May 17, 2021

Fast Divergence-Free Noise Generation in Shaders

This article describes a method called “Bitangent Noise” which can generate divergence-free noise efficiently. The implementation is a single shader without any other dependencies, and both HLSL and GLSL codes are provided for your convenience. The following image (video) shows a particle system that is updated using bitangent noise, and here is a shadertoy example shows how to use bitangent noise to make a smoke ball.

Bitangent Noise

Divergence-free noise is an ingenious technique that is extremely suitable for driving particles to move like real fluid motion. The most widely used divergence-free noise generator is called Curl Noise ¹, I first knew it from smash’s great article ² about the making of the blunderbuss demo, in which the fluid effect impressed me deeply. Later I also tried to reproduce that effect (github project), though the result is not as good as smash’s masterpiece.

If you don’t know the curl noise, its core idea is based on this identity: $\nabla \cdot \nabla \times \equiv 0$, i.e. the divergence of a curl is zero. So to get a divergence-free vector field, you can firstly generate 3 random scaler fields, then calculate the gradient of each, and finally compute the curl from those gradients, now the result is divergence-free by construction.

While mathematically simple and elegant, curl noise is not very cheap to generate. In practice we usually need 4d noise (3d position + time), which makes things worse, because the higher the dimension, the more expensive to calculate. One day when I was looking over some vector calculus materials and expecting some clues to optimize my noise generator, I occasionally found some identities that are particularly interesting:

$$ \nabla \cdot (A \times B) = B \cdot (\nabla \times A) - A \cdot (\nabla \times B) $$

$$ \nabla \times (\nabla \phi) = 0 $$

From above two equations we have:

$$ \nabla \cdot (\nabla \phi \times \nabla \psi) = 0 $$

That means the divergence of the cross product of two gradient fields is always zero.

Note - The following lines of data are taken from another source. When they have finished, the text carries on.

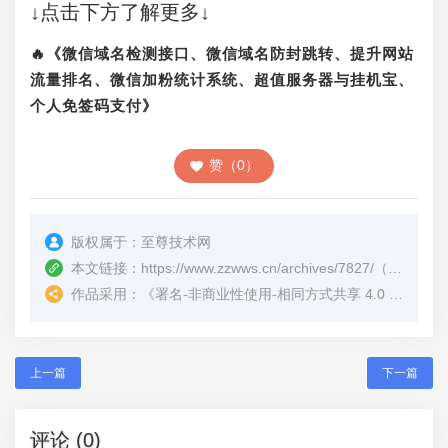
↓点击下方了解更多↓
🔥《微信域名检测接口、微信域名防封跳转、提升网站
流量排名、微信加粉统计系统、超值服务器与挂机宝、
个人免签码支付》
赞（0）
版权属于：
至尊技术网
本文链接：
https://www.zzwws.cn/archives/7827/
（转载时请注明本文出处及文章链接）
作品采用：
《
署名-非商业性使用-相同方式共享 4.0 国际 (CC BY-NC-SA 4.0)
上一篇
下一篇
评论 (0)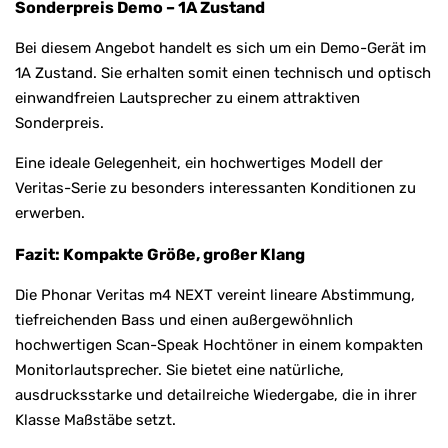
Sonderpreis Demo – 1A Zustand
Bei diesem Angebot handelt es sich um ein Demo-Gerät im
1A Zustand. Sie erhalten somit einen technisch und optisch
einwandfreien Lautsprecher zu einem attraktiven
Sonderpreis.
Eine ideale Gelegenheit, ein hochwertiges Modell der
Veritas-Serie zu besonders interessanten Konditionen zu
erwerben.
Fazit: Kompakte Größe, großer Klang
Die Phonar Veritas m4 NEXT vereint lineare Abstimmung,
tiefreichenden Bass und einen außergewöhnlich
hochwertigen Scan-Speak Hochtöner in einem kompakten
Monitorlautsprecher. Sie bietet eine natürliche,
ausdrucksstarke und detailreiche Wiedergabe, die in ihrer
Klasse Maßstäbe setzt.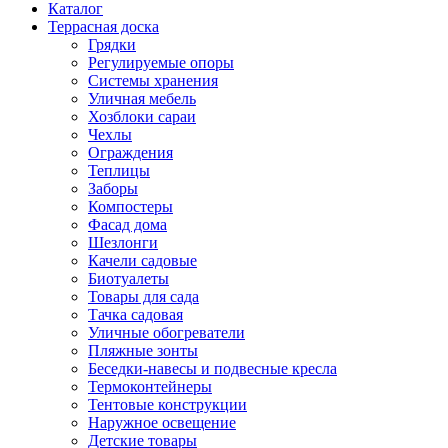
Каталог
Террасная доска
Грядки
Регулируемые опоры
Системы хранения
Уличная мебель
Хозблоки сараи
Чехлы
Ограждения
Теплицы
Заборы
Компостеры
Фасад дома
Шезлонги
Качели садовые
Биотуалеты
Товары для сада
Тачка садовая
Уличные обогреватели
Пляжные зонты
Беседки-навесы и подвесные кресла
Термоконтейнеры
Тентовые конструкции
Наружное освещение
Детские товары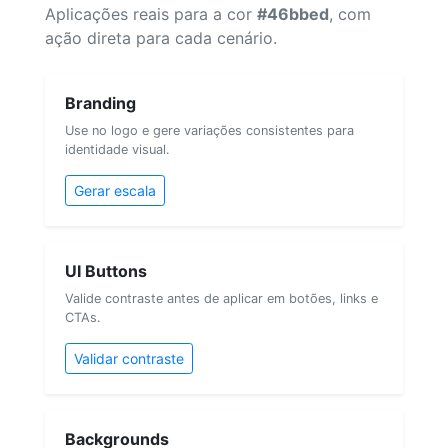
Aplicações reais para a cor
#46bbed
, com
ação direta para cada cenário.
Branding
Use no logo e gere variações consistentes para
identidade visual.
Gerar escala
UI Buttons
Valide contraste antes de aplicar em botões, links e
CTAs.
Validar contraste
Backgrounds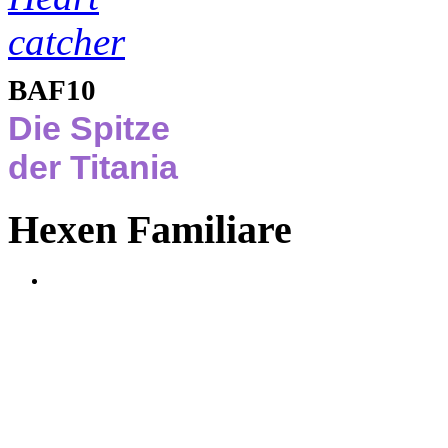
BAF10
Die Spitze
der Titania
Hexen Familiare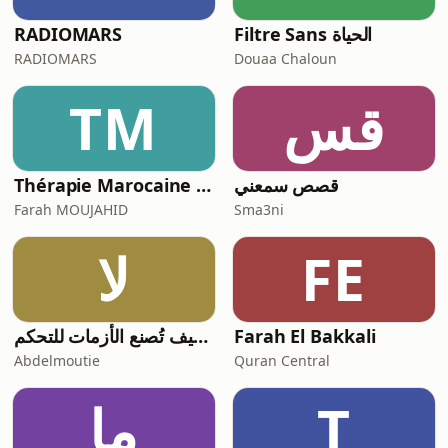
Filtre Sans الحياة
RADIOMARS
RADIOMARS
Douaa Chaloun
قس
TM
قصص سمعني
Thérapie Marocaine avec Farah✨ثيرابي مغربية مع فرح
Farah MOUJAHID
Sma3ni
FE
لا
Farah El Bakkali
لعبة المنقذ: كيف تُصنع الأزمات للتحكم
Abdelmoutie
Quran Central
T
ما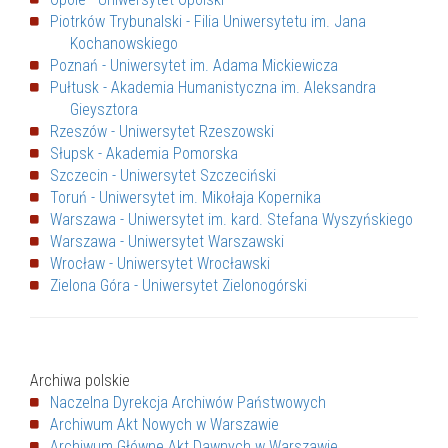
Piotrków Trybunalski - Filia Uniwersytetu im. Jana
Kochanowskiego
Poznań - Uniwersytet im. Adama Mickiewicza
Pułtusk - Akademia Humanistyczna im. Aleksandra
Gieysztora
Rzeszów - Uniwersytet Rzeszowski
Słupsk - Akademia Pomorska
Szczecin - Uniwersytet Szczeciński
Toruń - Uniwersytet im. Mikołaja Kopernika
Warszawa - Uniwersytet im. kard. Stefana Wyszyńskiego
Warszawa - Uniwersytet Warszawski
Wrocław - Uniwersytet Wrocławski
Zielona Góra - Uniwersytet Zielonogórski
Archiwa polskie
Naczelna Dyrekcja Archiwów Państwowych
Archiwum Akt Nowych w Warszawie
Archiwum Główne Akt Dawnych w Warszawie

Now we have another method to generate divergence-free noise:

Generate a random scaler field $\phi$ and calculate its gradient $G$.
Generate a random scaler field $\psi$ and calculate its gradient $F$.
return the cross product $G \times F$.

Compare to curl noise which needs 3 gradients, this method is computationally cheaper because it only needs calculating 2 gradients. At first I thought this method was new and named it Bitangent Noise, since it’s tangent to both the level surface of field $\phi$ and field $\psi$. But later I found it was already invented by Ivan DeWolf in 2005 ³. (I’m wondering why it is so less popular than curl noise.) Since Ivan DeWolf didn’t give it a name, I’ll stick to this punny name “Bi-tangent Noise”.

Implementation

Okay, now we have bitangent noise to replace curl noise, the remaining task is to implement it efficiently. Since we really don’t want to introduce any external dependencies (e.g. LUT Textures), Ian McEwan & stegu’s pure ALU-based simplex noise implementation ⁴ seems to be a good start. Using simplex noise with analytic derivatives, we can implement bitangent noise straightforwardly like following:

float3 BitangentNoise3D(float3 p)
{
	float3 dA = SimplexNoise3DGrad(p);
	float3 dB = SimplexNoise3DGrad(p + float3(31.416, -47.853, 12.679));
	return cross(dA, dB);
}

float3 BitangentNoise4D(float4 p)
{
	float3 dA = SimplexNoise4DGrad(p).xyz;
	float3 dB = SimplexNoise4DGrad(p + float4(31.416, -47.853, 12.679, 113.408)).xyz;
	return cross(dA, dB);
}

From above code we can see clearly the cost of bitangent noise is basically twice the cost of simplex noise. For 4d case, there are some trickeries (e.g.) to optimize it further, but they all have the drawback of losing some randomness. Can we do it better without sacrificing quality?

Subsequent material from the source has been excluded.